Governandosi , e non importa su quale scala.......contrada o nazione !
E tagliando gli alimenti a quelli li .
Non se ne esce col vittimismo e con una complicita' sordida .

Anonimo ha detto...

A proposito di segnali: mister B. che denuncia alla camera di essere scivolato di notte in casa sua su qualcosa che non c'era prima...i servizi di Sionne?

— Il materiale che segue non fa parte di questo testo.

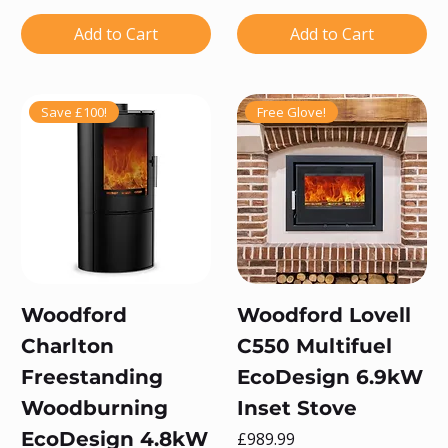
Add to Cart
Add to Cart
Save £100!
Free Glove!
Woodford
Woodford Lovell
Charlton
C550 Multifuel
Freestanding
EcoDesign 6.9kW
Woodburning
Inset Stove
EcoDesign 4.8kW
Price
£989.99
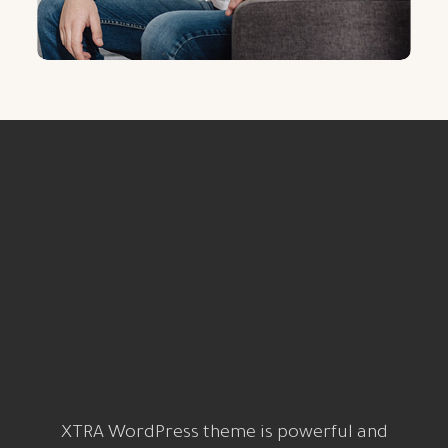
XTRA WordPress theme is powerful and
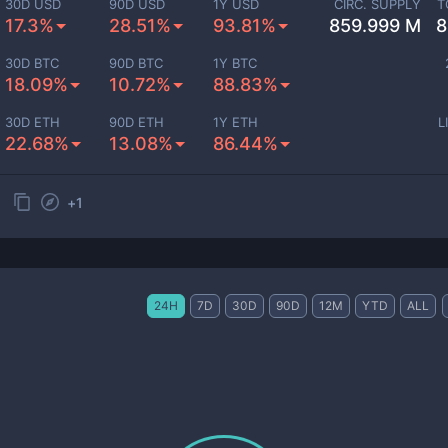
30D USD
90D USD
1Y USD
CIRC. SUPPLY
T
17.3%
28.51%
93.81%
859.999 M
8
30D BTC
90D BTC
1Y BTC
18.09%
10.72%
88.83%
30D ETH
90D ETH
1Y ETH
L
22.68%
13.08%
86.44%
+
1
24H
7D
30D
90D
12M
YTD
ALL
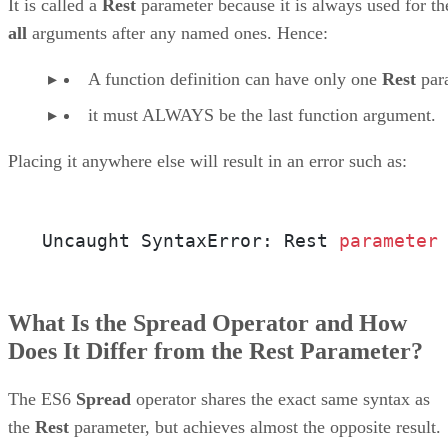
It is called a
Rest
parameter because it is always used for th
all
arguments after any named ones. Hence:
A function definition can have only one
Rest
par
it must ALWAYS be the last function argument.
Placing it anywhere else will result in an error such as:
Uncaught SyntaxError: Rest 
parameter
What Is the Spread Operator and How
Does It Differ from the Rest Parameter?
The ES6
Spread
operator shares the exact same syntax as
the
Rest
parameter, but achieves almost the opposite result.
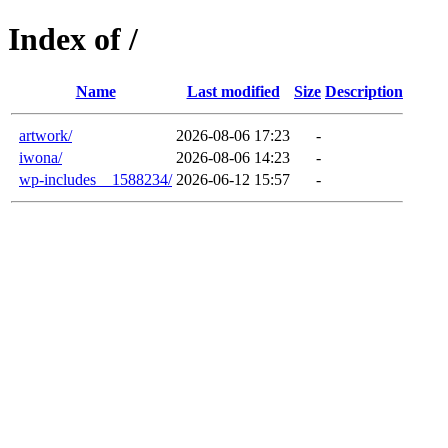
Index of /
Name
Last modified
Size
Description
artwork/
2026-08-06 17:23
-
iwona/
2026-08-06 14:23
-
wp-includes__1588234/
2026-06-12 15:57
-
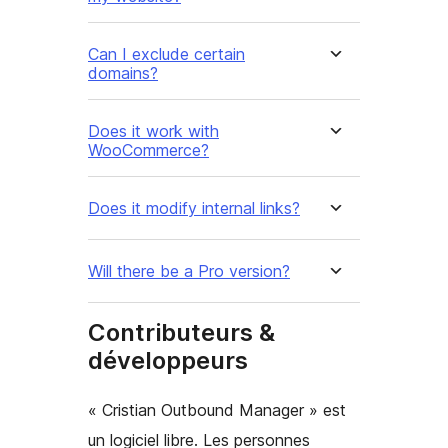
Can I exclude certain
domains?
Does it work with
WooCommerce?
Does it modify internal links?
Will there be a Pro version?
Contributeurs &
développeurs
« Cristian Outbound Manager » est
un logiciel libre. Les personnes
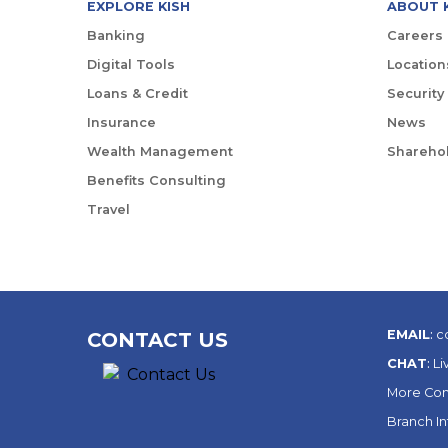
EXPLORE KISH
ABOUT 
Banking
Careers
Digital Tools
Location
Loans & Credit
Security
Insurance
News
Wealth Management
Sharehol
Benefits Consulting
Travel
EMAIL
:
c
CONTACT US
CHAT
:
Li
More Con
Branch I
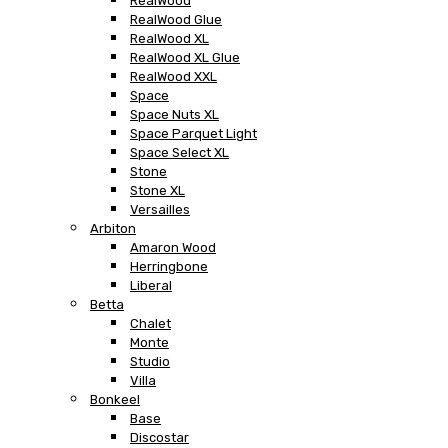
RealWood
RealWood Glue
RealWood XL
RealWood XL Glue
RealWood XXL
Space
Space Nuts XL
Space Parquet Light
Space Select XL
Stone
Stone XL
Versailles
Arbiton
Amaron Wood
Herringbone
Liberal
Betta
Chalet
Monte
Studio
Villa
Bonkeel
Base
Discostar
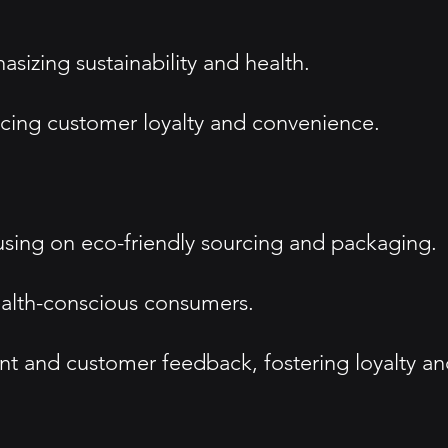
sizing sustainability and health.
ancing customer loyalty and convenience.
cusing on eco-friendly sourcing and packaging.
health-conscious consumers.
 and customer feedback, fostering loyalty an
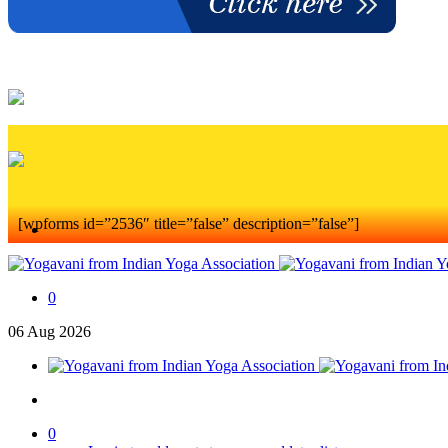
[wpforms id=”2536″ title=”false” description=”false”]
0
06
Aug
2026
0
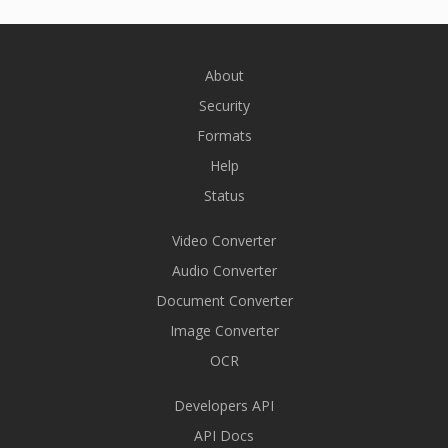
About
Security
Formats
Help
Status
Video Converter
Audio Converter
Document Converter
Image Converter
OCR
Developers API
API Docs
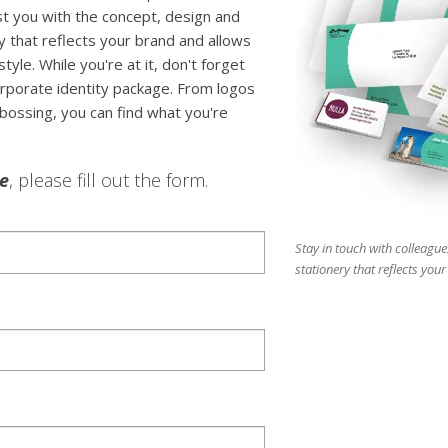
ist you with the concept, design and
y that reflects your brand and allows
tyle. While you're at it, don't forget
rporate identity package. From logos
bossing, you can find what you're
le
, please fill out the form.
Stay in touch with colleague
stationery that reflects you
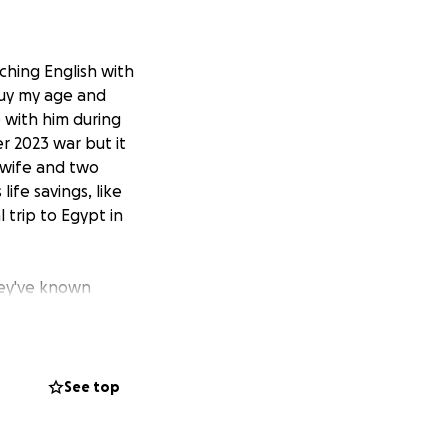
aching English with
guy my age and
 with him during
r 2023 war but it
 wife and two
life savings, like
 trip to Egypt in
hey've known
quickly and
g a good surgeon,
 in Cairo to pay
nd week of July.
See top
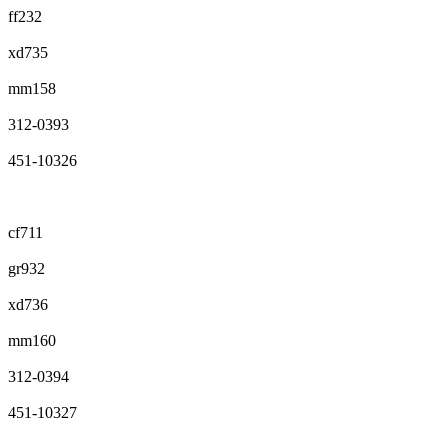
ff232
xd735
mm158
312-0393
451-10326
cf711
gr932
xd736
mm160
312-0394
451-10327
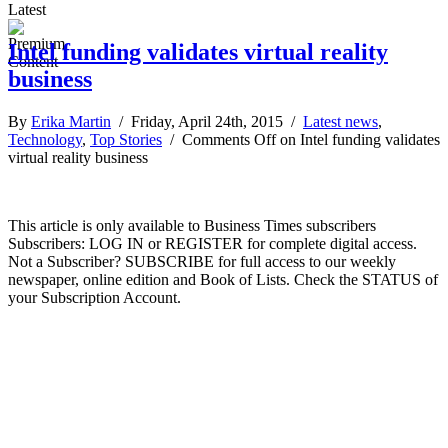
Latest
Intel funding validates virtual reality
business
By
Erika Martin
/ Friday, April 24th, 2015 /
Latest news
,
Technology
,
Top Stories
/
Comments Off
on Intel funding validates
virtual reality business
This article is only available to Business Times subscribers
Subscribers: LOG IN or REGISTER for complete digital access.
Not a Subscriber? SUBSCRIBE for full access to our weekly
newspaper, online edition and Book of Lists. Check the STATUS of
your Subscription Account.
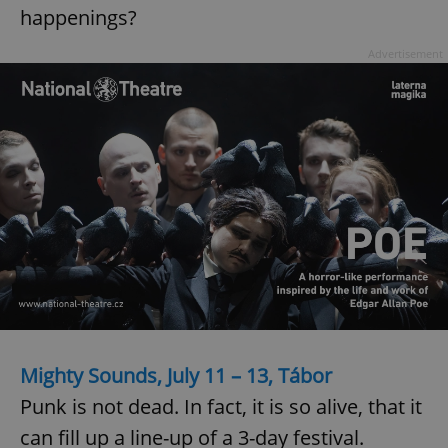
happenings?
Advertisement
Mighty Sounds, July 11 – 13, Tábor
Punk is not dead. In fact, it is so alive, that it
can fill up a line-up of a 3-day festival.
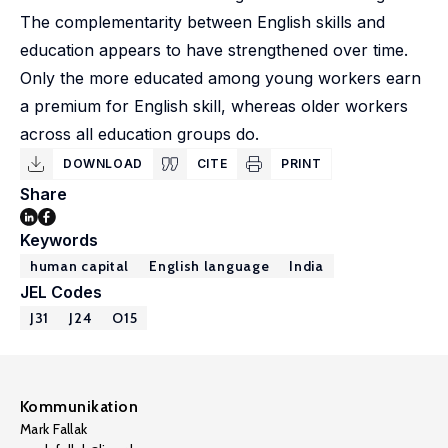
The complementarity between English skills and
education appears to have strengthened over time.
Only the more educated among young workers earn
a premium for English skill, whereas older workers
across all education groups do.
DOWNLOAD
CITE
PRINT
Share
Keywords
human capital
English language
India
JEL Codes
J31
J24
O15
Kommunikation
Mark Fallak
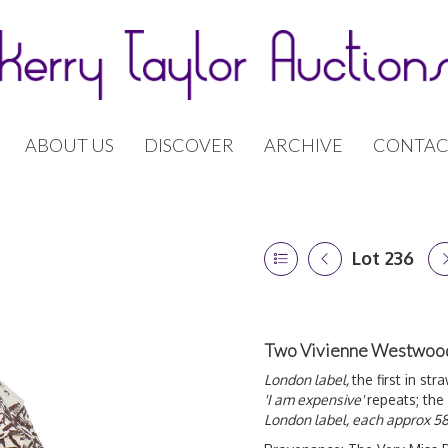
ABOUT US
DISCOVER
ARCHIVE
CONTAC
Lot 236
Two Vivienne Westwood 
London label,
the first in st
'I am expensive'
repeats; the
London label, each approx 58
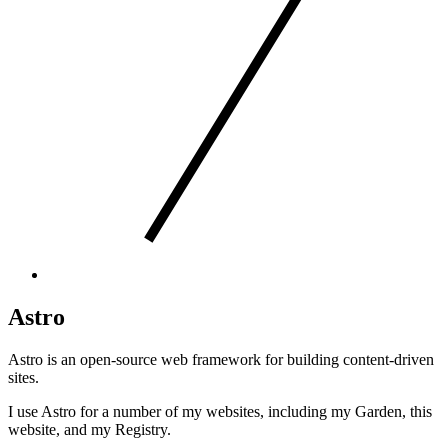
Astro
Astro is an open-source web framework for building content-driven
sites.
I use Astro for a number of my websites, including
my Garden
,
this
website
, and
my Registry
.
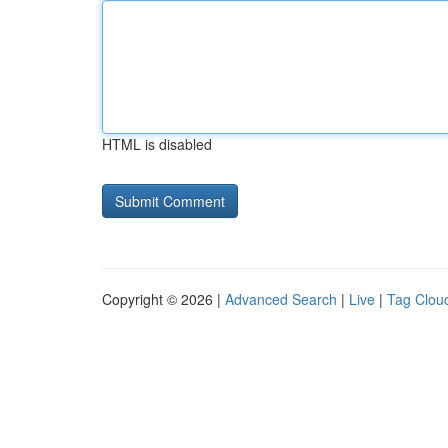
HTML is disabled
Copyright © 2026 |
Advanced Search
|
Live
|
Tag Clou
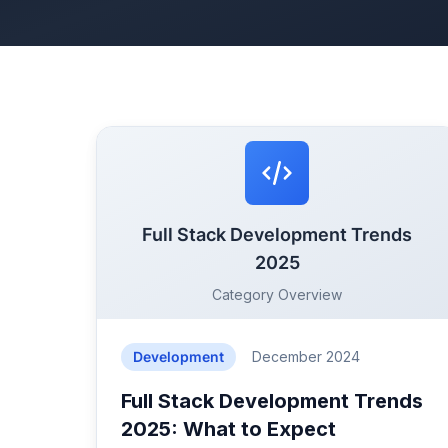
Full Stack Development Trends
2025
Category Overview
Development
December 2024
Full Stack Development Trends
2025: What to Expect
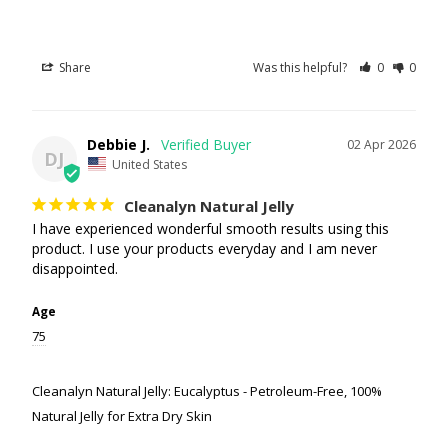
Share
Was this helpful?
0
0
Debbie J.
02 Apr 2026
DJ
United States
Cleanalyn Natural Jelly
I have experienced wonderful smooth results using this 
product. I use your products everyday and I am never 
disappointed.
Age
75
Cleanalyn Natural Jelly: Eucalyptus - Petroleum-Free, 100%
Natural Jelly for Extra Dry Skin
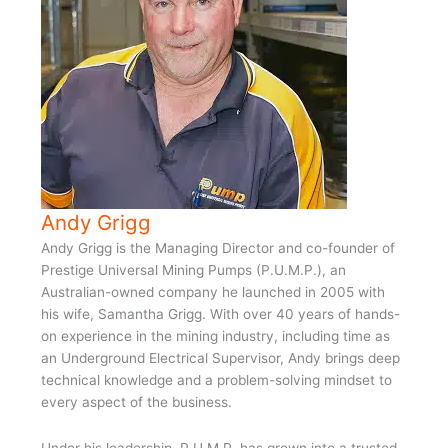
Andy Grigg
Andy Grigg is the Managing Director and co-founder of
Prestige Universal Mining Pumps (P.U.M.P.), an
Australian-owned company he launched in 2005 with
his wife, Samantha Grigg. With over 40 years of hands-
on experience in the mining industry, including time as
an Underground Electrical Supervisor, Andy brings deep
technical knowledge and a problem-solving mindset to
every aspect of the business.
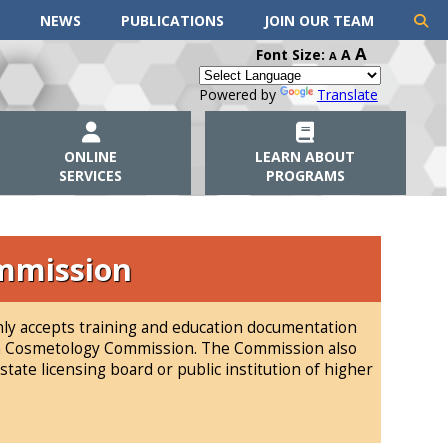
NEWS
PUBLICATIONS
JOIN OUR TEAM
A
Font Size:
A
A
Powered by
Translate
ONLINE
LEARN ABOUT
SERVICES
PROGRAMS
mmission
y accepts training and education documentation
ota Cosmetology Commission. The Commission also
tate licensing board or public institution of higher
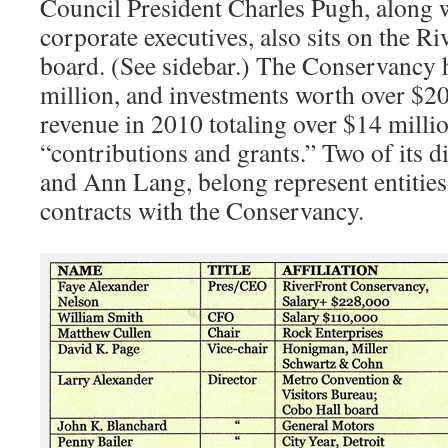
Council President Charles Pugh, along 
corporate executives, also sits on the 
board. (See sidebar.) The Conservancy h
million, and investments worth over $20 
revenue in 2010 totaling over $14 millio
“contributions and grants.” Two of its d
and Ann Lang, belong represent entities
contracts with the Conservancy.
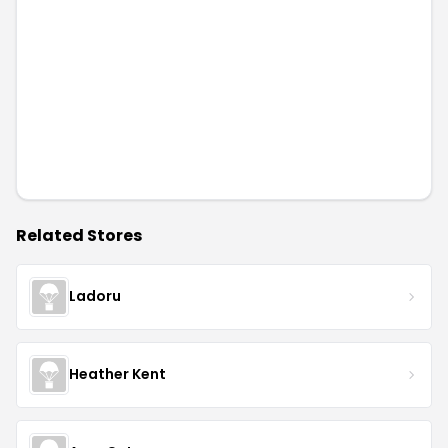
Related Stores
Ladoru
Heather Kent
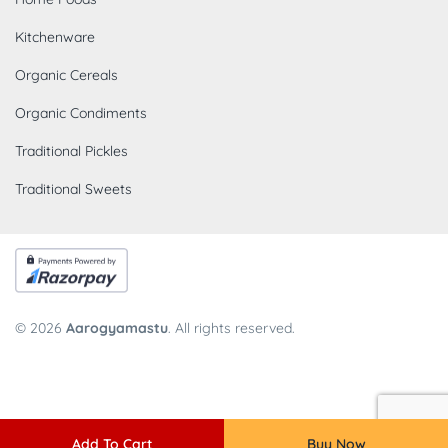
Kitchenware
Organic Cereals
Organic Condiments
Traditional Pickles
Traditional Sweets
© 2026
Aarogyamastu
. All rights reserved.
Add To Cart
Buy Now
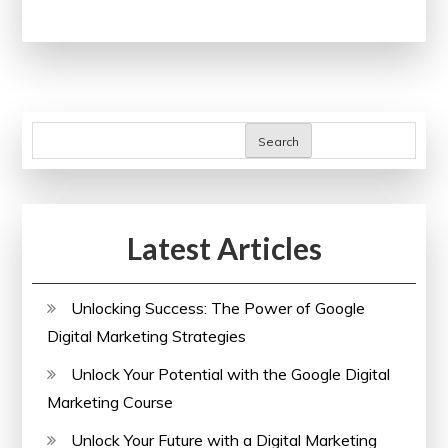
Potential:
Human
Resources
Courses
Online
Search
for
Professional
Development
Latest Articles
Unlocking Success: The Power of Google
Digital Marketing Strategies
Unlock Your Potential with the Google Digital
Marketing Course
Unlock Your Future with a Digital Marketing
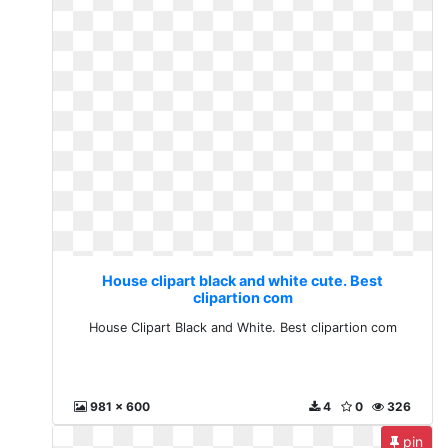
House clipart black and white cute. Best
clipartion com
House Clipart Black and White. Best clipartion com
981 x 600
4
0
326
pin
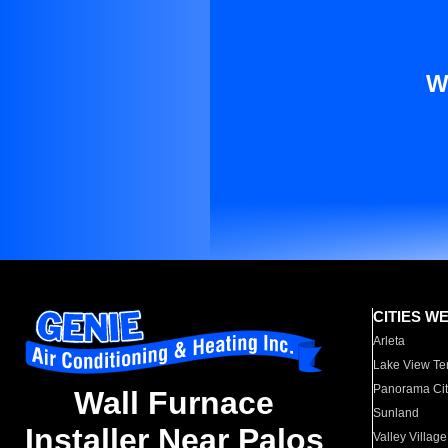
W
CITIES W
Arleta
Lake View Te
Panorama Cit
Wall Furnace
Sunland
Installer Near Palos
Valley Village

Attilio Folliero ha detto...

Cara Alba mi dispiace contraddirti, ma non siamo ancora alle lacrime. Questo è solo l'inizio. Le lacrime vere arriveranno. Il sistema si basa su due aspetti: l'accumulazioen del capitale (in mano ai privati) e l'accumulazione del debito (pubblico). In Italia hanno creato 2.600 miliardi di dollari di debito; va da se che è impagabile, ma il problema è che non se ne esce; il tracollo dell'Italia e dell'occidente è inevitabile. Solo questione di tempo, ormai poco. Il grande capitale sta abbandonando l'occidente che non gli garantisce tassi di guadagno come in precedenza e se ne va. Ciao ciao... Qualcuno già l'ha fatto. Ricordate la OMSA. Che gambe!Dove sono? In posti dove fanno tassi di guadagno superiori a quando erano nelle Marche, in Italia.
Per questo io parlo di crisi di riubicazione del capitale. Non c'è soluzione nell'ambito dello stesso sistema. Ne sa qualcosa l'Inghilterra, prima potenza nell'ottocento, poi il grande crack (1873) ed il suo capitale va verso gli USA; oggi dagli USA (e dal resto dell'occidente) sta andando in Asia, in America Latina, domani in Africa (e il cerchio si sarà chiuso). Le lacrime, quelle vere non sono ancora arrivate e questa manovra è come dire voler spegnere l'incendio di un bosco con un bicchiere d'acqua.

maura ha detto...

Salve, beh io un'idea su come trovare un po' di soldi senza farci mettere le mani in tasca ce l'avrei ed è semplice: azzerare i costi della politica. Cosa ce ne facciamo di tutti loro?? Lo so è utopia ma sognare non costa nulla.maura

Anonimo ha detto...

qui come in tanti blog si parla della crisi,si cercano cure.il centro economico del problema,che nasce nel 1992,''il britannia'' e poi la nascita dell' euro,lo svuotamento dei reali poteri degli stati:sovranità legislativa e soprattutto monetaria.questa la prognosi.
la cura:dato che gli attuali partiti sono finzioni la vera politica và ricostuita da zero o meglio dall'incontro del maggior numero di blog che condividono un minimo di punti economici e politici:riappropiazione delle prerogative statali. già solo questo obbiettivo è un programma politico completo e oserei dire con i tempi che corrono "rivoluzionario".
usciamo da internet andiamo nelle piazze,alle discussioni devono seguire comunicazini nel mondo reale.
c'è un mare di persone che non sa niente di sovranità monetaria e delle sue conseguenze sulla vita di tutti i giorni.
come ieri la stampa è stata il mezzo per modernizzare il mondo oggi internet è un mezzo che po' veicolare idee per costruire un mondo ,come minimo, economicamente molto più efficente.